Prototype-based Aleatoric Uncertainty Quantification for Cross-modal Retrieval
Hao Li, Jingkuan Song, Lianli Gao, Xiaosu Zhu, Heng Tao Shen
TL;DR
Cross-modal retrieval often suffers from aleatoric uncertainty due to data quality, leading to unreliable similarity predictions. The paper introduces PAU, a prototype-based evidential framework that represents each modality with $K$ learnable prototypes and maps prototype–instance similarities to Dirichlet parameters via Dempster-Shafer Theory and Subjective Logic, enabling an explicit uncertainty score $u$ and belief masses $b_k$. It couples uncertainty modeling with dedicated losses (uncertainty and diversity) and a re-ranking step to produce more trustworthy predictions, validated on MSR-VTT, MSVD, DiDeMo, and MS-COCO where PAU consistently improves retrieval performance, especially under noisy conditions.

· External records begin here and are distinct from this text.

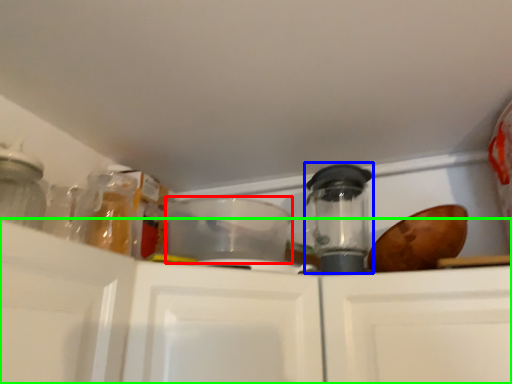 Question: Which object is the closest to the appliance (highlighted by a red box)? Choose among these: appliance (highlighted by a blue box) or cabinetry (highlighted by a green box).

Choices:
 (A) appliance
 (B) cabinetry

Answer: (A) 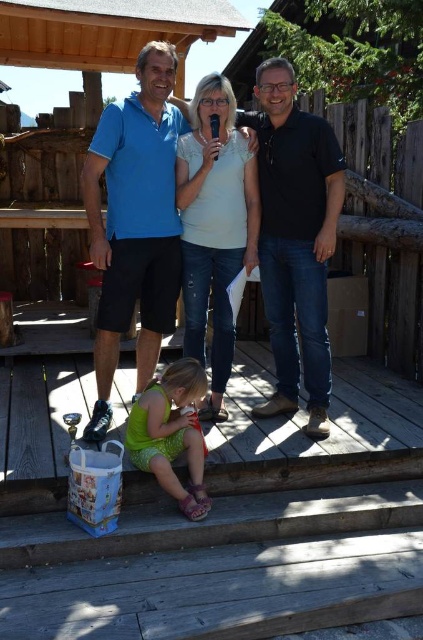 Describe the element at coordinates (134, 221) in the screenshot. This screenshot has width=423, height=640. I see `blue cotton shirt at center` at that location.

Between blue cotton shirt at center and dark blue polo shirt at right, which one has less height?

With less height is dark blue polo shirt at right.

What are the coordinates of `blue cotton shirt at center` in the screenshot? It's located at (134, 221).

Is point (290, 257) farther from viewer compared to point (197, 429)?

Yes.

Find the location of a particular element. The image size is (423, 640). dark blue polo shirt at right is located at coordinates (294, 236).

Can you confirm if blue cotton shirt at left is positioned below blue cotton shirt at center?

No, blue cotton shirt at left is not below blue cotton shirt at center.

Between blue cotton shirt at left and blue cotton shirt at center, which one is positioned higher?

blue cotton shirt at left is above.

Where is `blue cotton shirt at left`? The image size is (423, 640). blue cotton shirt at left is located at coordinates (134, 224).

Locate an element on the screen. This screenshot has height=640, width=423. blue cotton shirt at left is located at coordinates (134, 224). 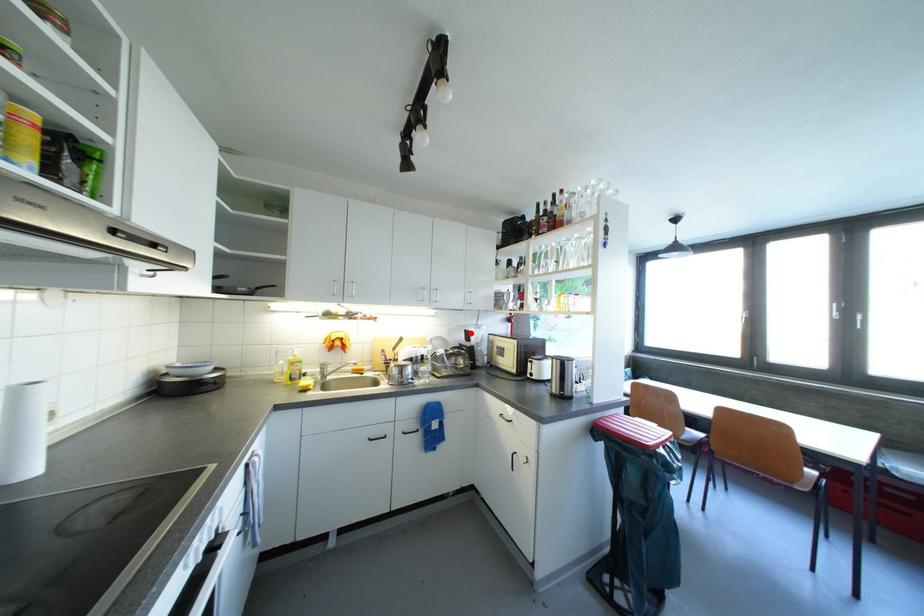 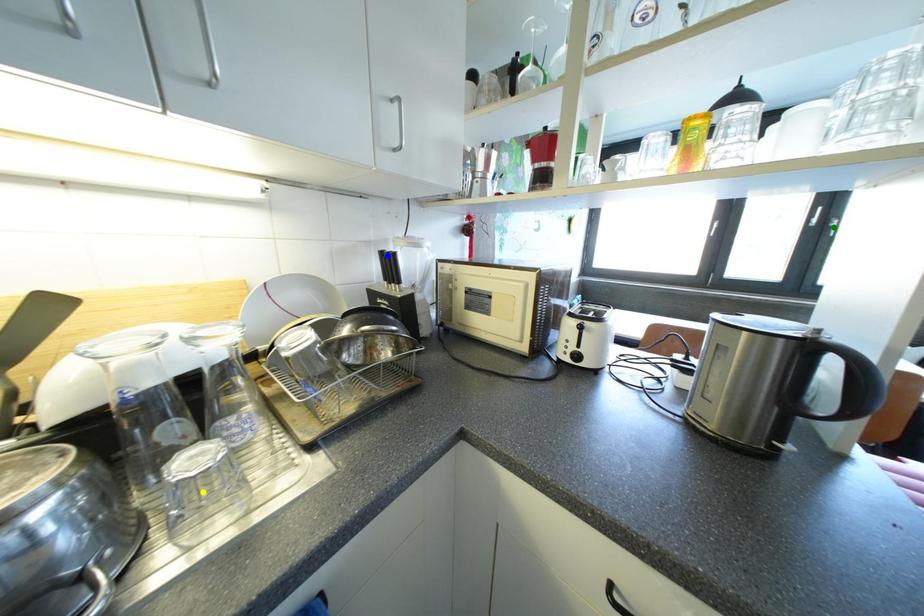 Question: I am providing you with two images of the same scene from different viewpoints. A red point is marked on the first image. You are given multiple points on the second image. In image 2, which mark is for the same physical point as the one in image 1?

Choices:
 (A) yellow point
 (B) green point
 (C) blue point

Answer: (C) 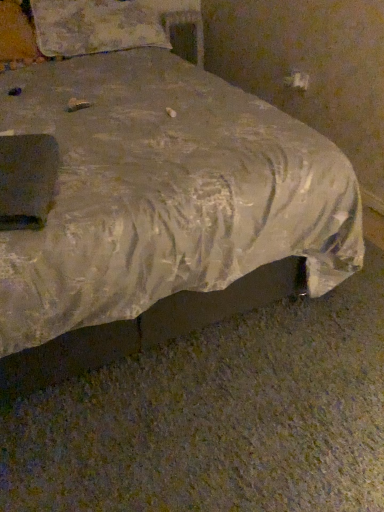 What do you see at coordinates (94, 27) in the screenshot? Image resolution: width=384 pixels, height=512 pixels. I see `white fabric pillow at upper left` at bounding box center [94, 27].

In order to click on white fabric pillow at upper left in this screenshot , I will do `click(94, 27)`.

What do you see at coordinates (162, 211) in the screenshot? I see `silvery fabric bed at center` at bounding box center [162, 211].

Find the location of a particular element. The width and height of the screenshot is (384, 512). silvery fabric bed at center is located at coordinates (162, 211).

Locate an element on the screen. This screenshot has width=384, height=512. white fabric pillow at upper left is located at coordinates (94, 27).

Which object is positioned more to the left, silvery fabric bed at center or white fabric pillow at upper left?

From the viewer's perspective, white fabric pillow at upper left appears more on the left side.

Does silvery fabric bed at center lie behind white fabric pillow at upper left?

No, silvery fabric bed at center is in front of white fabric pillow at upper left.

Does point (35, 259) come closer to viewer compared to point (127, 18)?

Yes, it is.

From the image's perspective, between silvery fabric bed at center and white fabric pillow at upper left, who is located below?

silvery fabric bed at center appears lower in the image.

From a real-world perspective, between silvery fabric bed at center and white fabric pillow at upper left, who is vertically lower?

In real-world perspective, silvery fabric bed at center is lower.

Can you confirm if silvery fabric bed at center is wider than white fabric pillow at upper left?

Indeed, silvery fabric bed at center has a greater width compared to white fabric pillow at upper left.

Does silvery fabric bed at center have a lesser height compared to white fabric pillow at upper left?

In fact, silvery fabric bed at center may be taller than white fabric pillow at upper left.

Is silvery fabric bed at center bigger or smaller than white fabric pillow at upper left?

silvery fabric bed at center is bigger than white fabric pillow at upper left.

Is silvery fabric bed at center not inside white fabric pillow at upper left?

Yes, silvery fabric bed at center is not within white fabric pillow at upper left.

Does silvery fabric bed at center touch white fabric pillow at upper left?

There is a gap between silvery fabric bed at center and white fabric pillow at upper left.

Could you tell me if silvery fabric bed at center is facing white fabric pillow at upper left?

No, silvery fabric bed at center is not oriented towards white fabric pillow at upper left.

You are a GUI agent. You are given a task and a screenshot of the screen. Output one action in this format:
    pyautogui.click(x=<x>, y=<y>)
    Task: Click on the bed in front of the white fabric pillow at upper left
    The height and width of the screenshot is (512, 384).
    Given the screenshot: What is the action you would take?
    pyautogui.click(x=162, y=211)

Is white fabric pillow at upper left to the left or to the right of silvery fabric bed at center in the image?

Based on their positions, white fabric pillow at upper left is located to the left of silvery fabric bed at center.

Based on the photo, who is more distant, white fabric pillow at upper left or silvery fabric bed at center?

Positioned behind is white fabric pillow at upper left.

Between point (90, 0) and point (108, 354), which one is positioned behind?

The point (90, 0) is more distant.

From the image's perspective, which one is positioned lower, white fabric pillow at upper left or silvery fabric bed at center?

silvery fabric bed at center appears lower in the image.

From a real-world perspective, which is physically below, white fabric pillow at upper left or silvery fabric bed at center?

silvery fabric bed at center is physically lower.

Considering the relative sizes of white fabric pillow at upper left and silvery fabric bed at center in the image provided, is white fabric pillow at upper left wider than silvery fabric bed at center?

No, white fabric pillow at upper left is not wider than silvery fabric bed at center.

Which of these two, white fabric pillow at upper left or silvery fabric bed at center, stands shorter?

white fabric pillow at upper left.

Considering the relative sizes of white fabric pillow at upper left and silvery fabric bed at center in the image provided, is white fabric pillow at upper left bigger than silvery fabric bed at center?

No.

Which is correct: white fabric pillow at upper left is inside silvery fabric bed at center, or outside of it?

white fabric pillow at upper left is enclosed within silvery fabric bed at center.

Is white fabric pillow at upper left beside silvery fabric bed at center?

No, white fabric pillow at upper left is not touching silvery fabric bed at center.

Could you tell me if white fabric pillow at upper left is facing silvery fabric bed at center?

Yes, white fabric pillow at upper left is oriented towards silvery fabric bed at center.

Can you tell me how much white fabric pillow at upper left and silvery fabric bed at center differ in facing direction?

The angular difference between white fabric pillow at upper left and silvery fabric bed at center is 0.418 degrees.

This screenshot has width=384, height=512. Identify the location of bed in front of the white fabric pillow at upper left. pos(162,211).

The width and height of the screenshot is (384, 512). What are the coordinates of `pillow above the silvery fabric bed at center (from a real-world perspective)` in the screenshot? It's located at (94, 27).

At what (x,y) coordinates should I click in order to perform the action: click on pillow behind the silvery fabric bed at center. Please return your answer as a coordinate pair (x, y). This screenshot has width=384, height=512. Looking at the image, I should click on (94, 27). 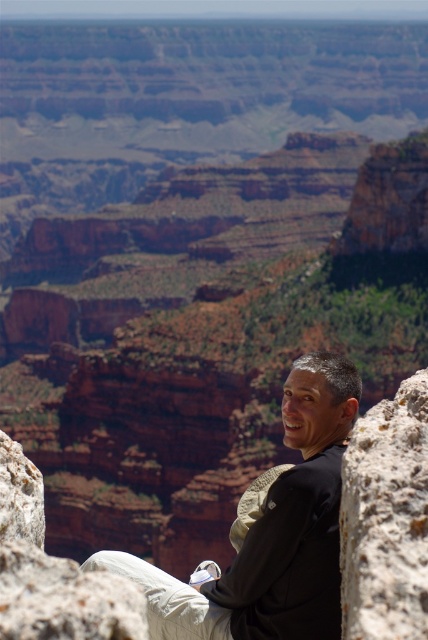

The approach provides a practical, scalable mechanism to quantify and leverage data ambiguity in cross-modal learning, with potential to improve data selection and pretraining efficiency for large multi-modal systems.
Abstract
Cross-modal Retrieval methods build similarity relations between vision and language modalities by jointly learning a common representation space. However, the predictions are often unreliable due to the Aleatoric uncertainty, which is induced by low-quality data, e.g., corrupt images, fast-paced videos, and non-detailed texts. In this paper, we propose a novel Prototype-based Aleatoric Uncertainty Quantification (PAU) framework to provide trustworthy predictions by quantifying the uncertainty arisen from the inherent data ambiguity. Concretely, we first construct a set of various learnable prototypes for each modality to represent the entire semantics subspace. Then Dempster-Shafer Theory and Subjective Logic Theory are utilized to build an evidential theoretical framework by associating evidence with Dirichlet Distribution parameters. The PAU model induces accurate uncertainty and reliable predictions for cross-modal retrieval. Extensive experiments are performed on four major benchmark datasets of MSR-VTT, MSVD, DiDeMo, and MS-COCO, demonstrating the effectiveness of our method. The code is accessible at https://github.com/leolee99/PAU.